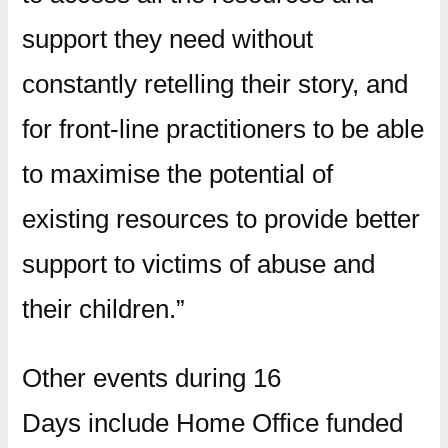
support they need without
constantly retelling their story, and
for front-line practitioners to be able
to maximise the potential of
existing resources to provide better
support to victims of abuse and
their children.”
Other events during 16
Days include Home Office funded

* TASK TO COMPLETE: In the records above, how many lines hold the string "their"? Give the number only.

* RESPONSE BOX: 2